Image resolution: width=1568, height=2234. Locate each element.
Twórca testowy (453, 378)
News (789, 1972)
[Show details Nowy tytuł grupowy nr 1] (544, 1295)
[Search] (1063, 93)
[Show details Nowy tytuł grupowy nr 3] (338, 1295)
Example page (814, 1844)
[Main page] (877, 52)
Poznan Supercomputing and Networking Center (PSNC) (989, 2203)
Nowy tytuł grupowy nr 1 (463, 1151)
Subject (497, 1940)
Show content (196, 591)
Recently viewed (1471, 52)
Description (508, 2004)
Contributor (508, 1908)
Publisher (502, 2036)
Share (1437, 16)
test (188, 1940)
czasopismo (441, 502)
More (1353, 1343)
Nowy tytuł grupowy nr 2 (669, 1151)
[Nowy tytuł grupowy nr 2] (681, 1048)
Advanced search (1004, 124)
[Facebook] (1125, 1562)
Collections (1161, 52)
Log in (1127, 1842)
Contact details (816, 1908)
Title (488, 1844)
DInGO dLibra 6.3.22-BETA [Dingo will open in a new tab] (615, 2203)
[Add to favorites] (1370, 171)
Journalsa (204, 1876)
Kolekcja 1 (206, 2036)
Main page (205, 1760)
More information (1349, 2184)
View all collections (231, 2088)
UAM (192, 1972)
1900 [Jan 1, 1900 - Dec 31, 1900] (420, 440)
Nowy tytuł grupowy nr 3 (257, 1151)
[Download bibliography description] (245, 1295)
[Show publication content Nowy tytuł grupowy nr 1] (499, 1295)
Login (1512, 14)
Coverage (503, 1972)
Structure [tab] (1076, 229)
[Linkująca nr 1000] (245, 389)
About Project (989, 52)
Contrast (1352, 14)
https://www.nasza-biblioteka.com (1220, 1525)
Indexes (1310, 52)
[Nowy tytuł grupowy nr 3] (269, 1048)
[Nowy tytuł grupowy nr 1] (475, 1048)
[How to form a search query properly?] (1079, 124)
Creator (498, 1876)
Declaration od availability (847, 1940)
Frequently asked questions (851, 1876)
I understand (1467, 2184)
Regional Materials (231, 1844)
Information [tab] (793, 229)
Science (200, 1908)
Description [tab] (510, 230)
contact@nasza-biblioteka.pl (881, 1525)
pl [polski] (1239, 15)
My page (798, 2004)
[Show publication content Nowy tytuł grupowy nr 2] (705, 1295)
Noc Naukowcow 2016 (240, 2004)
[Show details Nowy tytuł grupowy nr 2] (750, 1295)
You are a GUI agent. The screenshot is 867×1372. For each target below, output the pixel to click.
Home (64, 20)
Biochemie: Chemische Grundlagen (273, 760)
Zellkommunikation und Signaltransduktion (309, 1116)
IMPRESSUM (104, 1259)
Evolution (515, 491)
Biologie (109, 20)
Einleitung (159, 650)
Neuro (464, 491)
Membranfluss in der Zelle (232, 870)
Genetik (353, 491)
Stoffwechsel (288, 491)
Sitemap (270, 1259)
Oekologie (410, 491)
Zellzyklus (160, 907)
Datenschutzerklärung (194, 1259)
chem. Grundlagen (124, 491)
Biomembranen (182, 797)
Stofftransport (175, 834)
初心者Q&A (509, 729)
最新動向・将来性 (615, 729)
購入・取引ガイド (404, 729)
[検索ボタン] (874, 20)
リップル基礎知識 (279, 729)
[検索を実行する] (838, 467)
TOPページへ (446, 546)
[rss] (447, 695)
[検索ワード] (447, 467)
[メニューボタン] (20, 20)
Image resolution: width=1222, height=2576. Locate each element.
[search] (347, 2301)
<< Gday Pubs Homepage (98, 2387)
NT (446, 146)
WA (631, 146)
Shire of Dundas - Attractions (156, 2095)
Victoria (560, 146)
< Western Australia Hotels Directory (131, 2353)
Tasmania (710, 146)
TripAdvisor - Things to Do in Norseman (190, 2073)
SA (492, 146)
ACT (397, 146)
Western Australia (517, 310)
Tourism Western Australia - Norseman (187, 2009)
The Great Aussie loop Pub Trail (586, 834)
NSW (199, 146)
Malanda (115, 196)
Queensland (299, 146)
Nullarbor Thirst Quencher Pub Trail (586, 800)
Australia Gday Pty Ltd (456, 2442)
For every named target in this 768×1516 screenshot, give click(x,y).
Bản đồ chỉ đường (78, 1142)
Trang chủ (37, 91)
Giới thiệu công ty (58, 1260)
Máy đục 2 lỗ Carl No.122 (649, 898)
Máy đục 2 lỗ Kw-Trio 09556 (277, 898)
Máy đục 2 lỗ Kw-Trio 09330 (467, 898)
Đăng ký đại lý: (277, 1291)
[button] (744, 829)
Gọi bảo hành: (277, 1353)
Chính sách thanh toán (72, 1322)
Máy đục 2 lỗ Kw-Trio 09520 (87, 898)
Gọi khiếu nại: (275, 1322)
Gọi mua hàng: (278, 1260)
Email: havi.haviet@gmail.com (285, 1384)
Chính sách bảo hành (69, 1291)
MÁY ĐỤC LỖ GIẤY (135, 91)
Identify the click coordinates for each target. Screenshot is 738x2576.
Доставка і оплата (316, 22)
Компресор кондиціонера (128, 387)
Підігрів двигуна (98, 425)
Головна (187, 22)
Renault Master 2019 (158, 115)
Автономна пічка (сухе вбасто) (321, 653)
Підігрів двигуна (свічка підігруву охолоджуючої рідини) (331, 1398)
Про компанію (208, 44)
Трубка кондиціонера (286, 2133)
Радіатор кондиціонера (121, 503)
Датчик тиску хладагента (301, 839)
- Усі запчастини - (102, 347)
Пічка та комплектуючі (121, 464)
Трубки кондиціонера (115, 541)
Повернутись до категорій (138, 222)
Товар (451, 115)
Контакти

※ ※ ※

*Exercise instructions*. Copy the lines above exactly, leaving every word as it is.

*Your response*.
Image resolution: width=1568, height=2234. Locate each element.
Twórca testowy (453, 378)
News (789, 1972)
[Show details Nowy tytuł grupowy nr 1] (544, 1295)
[Search] (1063, 93)
[Show details Nowy tytuł grupowy nr 3] (338, 1295)
Example page (814, 1844)
[Main page] (877, 52)
Poznan Supercomputing and Networking Center (PSNC) (989, 2203)
Nowy tytuł grupowy nr 1 (463, 1151)
Subject (497, 1940)
Show content (196, 591)
Recently viewed (1471, 52)
Description (508, 2004)
Contributor (508, 1908)
Publisher (502, 2036)
Share (1437, 16)
test (188, 1940)
czasopismo (441, 502)
More (1353, 1343)
Nowy tytuł grupowy nr 2 (669, 1151)
[Nowy tytuł grupowy nr 2] (681, 1048)
Advanced search (1004, 124)
[Facebook] (1125, 1562)
Collections (1161, 52)
Log in (1127, 1842)
Contact details (816, 1908)
Title (488, 1844)
DInGO dLibra 6.3.22-BETA [Dingo will open in a new tab] (615, 2203)
[Add to favorites] (1370, 171)
Journalsa (204, 1876)
Kolekcja 1 (206, 2036)
Main page (205, 1760)
More information (1349, 2184)
View all collections (231, 2088)
UAM (192, 1972)
1900 [Jan 1, 1900 - Dec 31, 1900] (420, 440)
Nowy tytuł grupowy nr 3 (257, 1151)
[Download bibliography description] (245, 1295)
[Show publication content Nowy tytuł grupowy nr 1] (499, 1295)
Login (1512, 14)
Coverage (503, 1972)
Structure [tab] (1076, 229)
[Linkująca nr 1000] (245, 389)
About Project (989, 52)
Contrast (1352, 14)
https://www.nasza-biblioteka.com (1220, 1525)
Indexes (1310, 52)
[Nowy tytuł grupowy nr 3] (269, 1048)
[Nowy tytuł grupowy nr 1] (475, 1048)
[How to form a search query properly?] (1079, 124)
Creator (498, 1876)
Declaration od availability (847, 1940)
Frequently asked questions (851, 1876)
I understand (1467, 2184)
Regional Materials (231, 1844)
Information [tab] (793, 229)
Science (200, 1908)
Description [tab] (510, 230)
contact@nasza-biblioteka.pl (881, 1525)
pl [polski] (1239, 15)
My page (798, 2004)
[Show publication content Nowy tytuł grupowy nr 2] (705, 1295)
Noc Naukowcow 2016 (240, 2004)
[Show details Nowy tytuł grupowy nr 2] (750, 1295)
You are a GUI agent. The screenshot is 867×1372. For each target below, output the pixel to click.
Home (64, 20)
Biochemie: Chemische Grundlagen (273, 760)
Zellkommunikation und Signaltransduktion (309, 1116)
IMPRESSUM (104, 1259)
Evolution (515, 491)
Biologie (109, 20)
Einleitung (159, 650)
Neuro (464, 491)
Membranfluss in der Zelle (232, 870)
Genetik (353, 491)
Stoffwechsel (288, 491)
Sitemap (270, 1259)
Oekologie (410, 491)
Zellzyklus (160, 907)
Datenschutzerklärung (194, 1259)
chem. Grundlagen (124, 491)
Biomembranen (182, 797)
Stofftransport (175, 834)
初心者Q&A (509, 729)
最新動向・将来性 (615, 729)
購入・取引ガイド (404, 729)
[検索ボタン] (874, 20)
リップル基礎知識 (279, 729)
[検索を実行する] (838, 467)
TOPページへ (446, 546)
[rss] (447, 695)
[検索ワード] (447, 467)
[メニューボタン] (20, 20)
Image resolution: width=1222, height=2576. Locate each element.
[search] (347, 2301)
<< Gday Pubs Homepage (98, 2387)
NT (446, 146)
WA (631, 146)
Shire of Dundas - Attractions (156, 2095)
Victoria (560, 146)
< Western Australia Hotels Directory (131, 2353)
Tasmania (710, 146)
TripAdvisor - Things to Do in Norseman (190, 2073)
SA (492, 146)
ACT (397, 146)
Western Australia (517, 310)
Tourism Western Australia - Norseman (187, 2009)
The Great Aussie loop Pub Trail (586, 834)
NSW (199, 146)
Malanda (115, 196)
Queensland (299, 146)
Nullarbor Thirst Quencher Pub Trail (586, 800)
Australia Gday Pty Ltd (456, 2442)
For every named target in this 768×1516 screenshot, give click(x,y).
Bản đồ chỉ đường (78, 1142)
Trang chủ (37, 91)
Giới thiệu công ty (58, 1260)
Máy đục 2 lỗ Carl No.122 (649, 898)
Máy đục 2 lỗ Kw-Trio 09556 (277, 898)
Máy đục 2 lỗ Kw-Trio 09330 (467, 898)
Đăng ký đại lý: (277, 1291)
[button] (744, 829)
Gọi bảo hành: (277, 1353)
Chính sách thanh toán (72, 1322)
Máy đục 2 lỗ Kw-Trio 09520 (87, 898)
Gọi khiếu nại: (275, 1322)
Gọi mua hàng: (278, 1260)
Email: havi.haviet@gmail.com (285, 1384)
Chính sách bảo hành (69, 1291)
MÁY ĐỤC LỖ GIẤY (135, 91)
Identify the click coordinates for each target. Screenshot is 738x2576.
Доставка і оплата (316, 22)
Компресор кондиціонера (128, 387)
Підігрів двигуна (98, 425)
Головна (187, 22)
Renault Master 2019 (158, 115)
Автономна пічка (сухе вбасто) (321, 653)
Підігрів двигуна (свічка підігруву охолоджуючої рідини) (331, 1398)
Про компанію (208, 44)
Трубка кондиціонера (286, 2133)
Радіатор кондиціонера (121, 503)
Датчик тиску хладагента (301, 839)
- Усі запчастини - (102, 347)
Пічка та комплектуючі (121, 464)
Трубки кондиціонера (115, 541)
Повернутись до категорій (138, 222)
Товар (451, 115)
Контакти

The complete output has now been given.